In the movie, The Shawshank Redemption, Freeman Morgan is serving a life sentence for murder. He utters a line that speaks volumes to Tim Burton who is also serving a sentence for murder and is relatively new to the prison: (Show clip)
“Hope is dangerous for a prisoner.” A reference to the fact that for the “lifer,” hope would only cause insanity. Cause you ain’t getting out! For some, this world is a prison. A prison every bit as harsh and as filled with hopelessness as Shawshank Prison. When you see your circumstance as a prison... hope IS dangerous. When you live your life as a prisoner... hope IS dangerous.
But we are not prisoners, as Christians we know better. We are not prisoners....We are not “lifers...” We are “livers.” We have been given hope. We can live to the fullest because God’s presence through Jesus Christ has transformed us. Filled with the Holy Spirit we can wave our palm branches today even more fervently than those early believers because we know the entire story. While they could only celebrate an earthly king, we can celebrate the inspiration of hope given to us by a heavenly king.
Try as we might to be somber during this time of lent; try as hard as we can to grieve the one who died on the cross; try, with all humility, to bow our heads in sorrow as the stone is rolled across the tomb; we just can’t be made silent. We are the noisy rocks. The joy in our lives can’t be stopped from being expressed. Jesus is king. Hosanna! The Messiah is here. Hosanna! “Blessed is the king who comes in the name of the Lord!” Hosanna! “Peace in heaven and glory in the highest!” Hosanna!
The message that God loves us... is very much a part of us, gives us hope... can never be quieted. I know. I tried to quiet that message in my own life. In high school I felt called by God to somehow share the good news that Christ offers us. I was going to be a minister. A short way into my first year of college I tried to squelch that feeling. For thirteen years after that I hid the palm branches behind my back. For thirteen years I denied that Jesus was my king and had a use for me. But even in the lifeless stone that I had become, the noise and the joy had to come out.

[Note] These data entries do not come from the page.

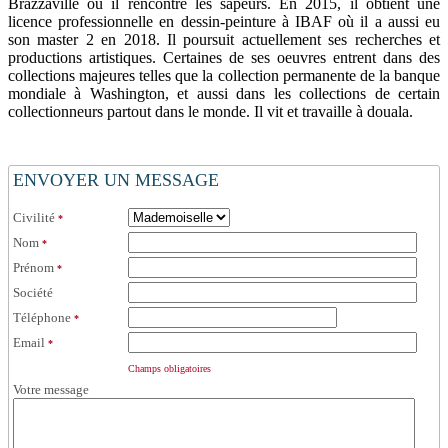
Brazzaville où il rencontre les sapeurs. En 2015, il obtient une
licence professionnelle en dessin-peinture à IBAF où il a aussi eu
son master 2 en 2018. Il poursuit actuellement ses recherches et
productions artistiques. Certaines de ses oeuvres entrent dans des
collections majeures telles que la collection permanente de la banque
mondiale à Washington, et aussi dans les collections de certain
collectionneurs partout dans le monde. Il vit et travaille à douala.
ENVOYER UN MESSAGE
Civilité
*
Nom
*
Prénom
*
Société
Téléphone
*
Email
*
Champs obligatoires
Votre message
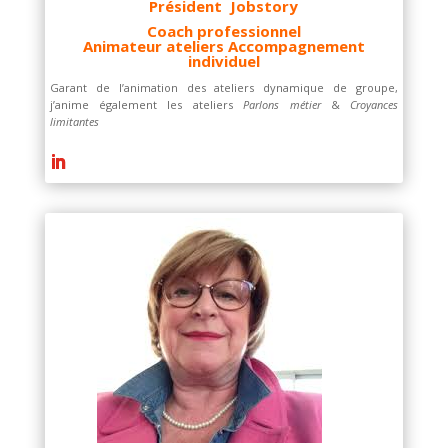
Président Jobstory
Coach professionnel
Animateur ateliers Accompagnement
individuel
Garant de l’animation des ateliers dynamique de groupe,
j’anime également les ateliers
Parlons métier
&
Croyances
limitantes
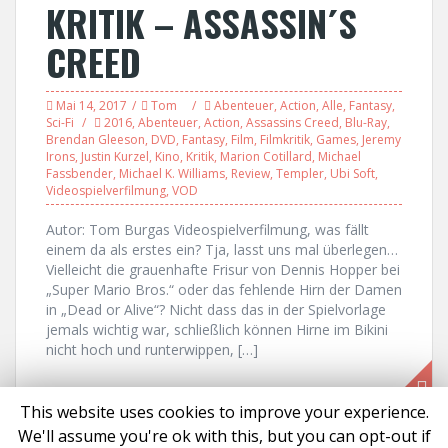
KRITIK – ASSASSIN´S
CREED
Mai 14, 2017
Tom
Abenteuer
,
Action
,
Alle
,
Fantasy
,
Sci-Fi
2016
,
Abenteuer
,
Action
,
Assassins Creed
,
Blu-Ray
,
Brendan Gleeson
,
DVD
,
Fantasy
,
Film
,
Filmkritik
,
Games
,
Jeremy
Irons
,
Justin Kurzel
,
Kino
,
Kritik
,
Marion Cotillard
,
Michael
Fassbender
,
Michael K. Williams
,
Review
,
Templer
,
Ubi Soft
,
Videospielverfilmung
,
VOD
Autor: Tom Burgas Videospielverfilmung, was fällt
einem da als erstes ein? Tja, lasst uns mal überlegen…
Vielleicht die grauenhafte Frisur von Dennis Hopper bei
„Super Mario Bros.“ oder das fehlende Hirn der Damen
in „Dead or Alive“? Nicht dass das in der Spielvorlage
jemals wichtig war, schließlich können Hirne im Bikini
nicht hoch und runterwippen, […]
This website uses cookies to improve your experience.
We'll assume you're ok with this, but you can opt-out if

There’s no way God will let us remain silent. There’s no way God will let us stagnant. There’s no way God will allow you... or me... or anyone else... to stop celebrating “The Life” in our lives. And at the point someone tries to tell us otherwise... why... even the very stones God created, will be pulled into the act of celebration.

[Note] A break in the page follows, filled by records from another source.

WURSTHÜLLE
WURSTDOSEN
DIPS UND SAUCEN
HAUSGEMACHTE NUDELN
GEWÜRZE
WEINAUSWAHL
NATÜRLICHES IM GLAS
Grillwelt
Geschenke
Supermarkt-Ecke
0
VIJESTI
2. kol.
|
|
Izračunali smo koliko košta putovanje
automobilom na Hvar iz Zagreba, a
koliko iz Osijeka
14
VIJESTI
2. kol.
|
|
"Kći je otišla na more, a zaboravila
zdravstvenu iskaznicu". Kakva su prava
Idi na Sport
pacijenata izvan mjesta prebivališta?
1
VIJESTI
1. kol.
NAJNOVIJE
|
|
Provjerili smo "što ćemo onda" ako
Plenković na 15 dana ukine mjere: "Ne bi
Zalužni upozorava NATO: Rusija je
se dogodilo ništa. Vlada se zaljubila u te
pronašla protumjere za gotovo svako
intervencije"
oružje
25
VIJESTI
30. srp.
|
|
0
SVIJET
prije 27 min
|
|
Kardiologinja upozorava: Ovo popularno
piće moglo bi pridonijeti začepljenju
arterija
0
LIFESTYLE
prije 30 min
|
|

That is why we exist as a church. We are called to shout the joy of Jesus Christ. We are called to become a church that is so remarkable, so irrational, so joyous, and so involved in sharing the good news that people can’t help but be transformed. Beyond all reason we exist and are here waving our palm branches. Hosanna.
We are in the midst of a miracle... Let me rephrase that. We are in the midst of miracles... remarkable, irrational, transforming, noisy rock miracles. The miracle of living, the miracle of relationship, the miracle of salvation in Jesus Christ, and today... gathering together as believers in the ministry of Jesus Christ, we are participating in the miracle of hope.
We are here to shout out the ways that God has blessed us through the presence of Jesus Christ... here to shout out the ways we have been blessed in the power of the Holy Spirit. We are here to give tangible evidence of the blessings of God. We are the noisy rocks and stones singing out the hosannas.